Attribute: data-tag-title

Introduced in v5.2.0 The attribute data-tag-title was added to tag pills visible in the tiddler view template.

New in v5.3.0 The attribute was added to every tag pill visible in the standard TiddlyWiki UI. Especially the edit template tag list, the tag-picker dropdown, the Right sidebar -> More -> Tags tab and the $:/TagManager

The data-tag-title HTML attribute only contains the tag-title visible in the tag pill. It can be used to style the tag-pill.

If you want to style the whole tiddler have a look at: Custom styles by data-tiddler-title

Examples

If you use the following CSS in a new tiddler tagged: $:/tags/Stylesheet every tag that starts with a # will have a new border radius. So those tags stand out in contrast to the default tags.

You have to define both CSS rules, due to the existing UI structure to catch all tag-pills in the existing TW UI.

[data-tag-title^="#"] .tc-tag-label,
[data-tag-title^="#"].tc-tag-label {
   border-radius: 3px;
}

More Possibilities

[attr]
Represents an element with an attribute name of attr.
[attr="value"]
Represents an element with an attribute name of attr and whose value is exactly "value".
[attr~="value"]
Represents an element with an attribute name of attr whose value is a whitespace-separated list of words, one of which is exactly "value".
[attr|="value"]
Represents an element with an attribute name of attr.
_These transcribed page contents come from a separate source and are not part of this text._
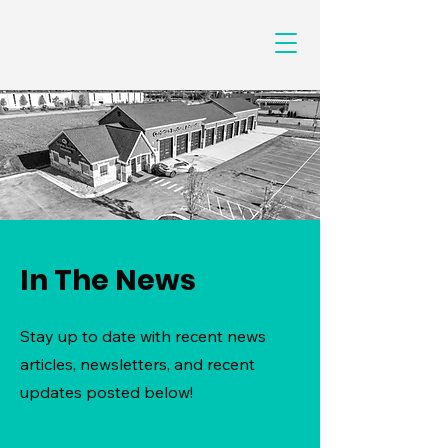
In The News
Stay up to date with recent news
articles, newsletters, and recent
updates posted below!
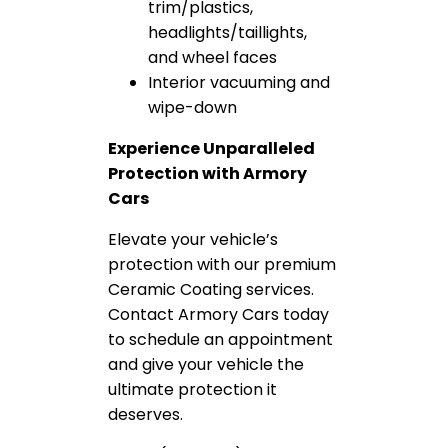
trim/plastics,
headlights/taillights,
and wheel faces
Interior vacuuming and
wipe-down
Experience Unparalleled
Protection with Armory
Cars
Elevate your vehicle’s
protection with our premium
Ceramic Coating services.
Contact Armory Cars today
to schedule an appointment
and give your vehicle the
ultimate protection it
deserves.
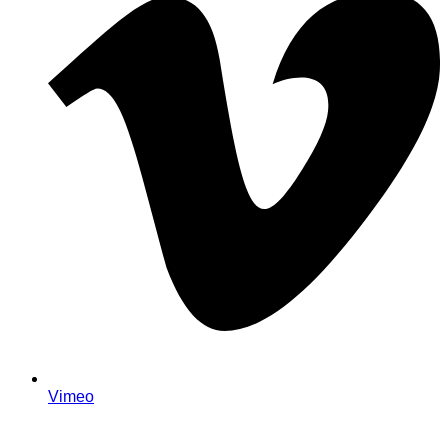
Vimeo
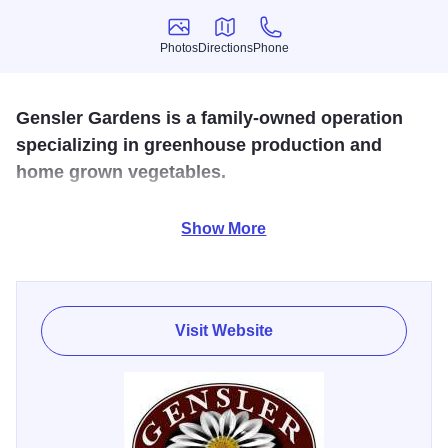
Photos
Directions
Phone
Photos
Directions
Phone
Gensler Gardens is a family-owned operation
specializing in greenhouse production and
home grown vegetables.
The garden center offers a huge selection of hanging
Show More
baskets, premium annuals, flats, perennials, vegetable
plants, patio containers and so much more.
Visit Website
Its value can be exactly “value” or can begin with “value” immediately followed by “-” (U+002D). It can be used for language subcode matches.
[attr^="value"]
Represents an element with an attribute name of attr and whose first value is prefixed by "value".
[attr$="value"]
Represents an element with an attribute name of attr and whose last value is suffixed by "value".
[attr*="value"]
Represents an element with an attribute name of attr and whose value contains at least one occurrence of string "value" as substring.
[attr "operator value" i]
Adding an i (or I) before the closing bracket causes the value to be compared case-insensitively (for characters within the ASCII range).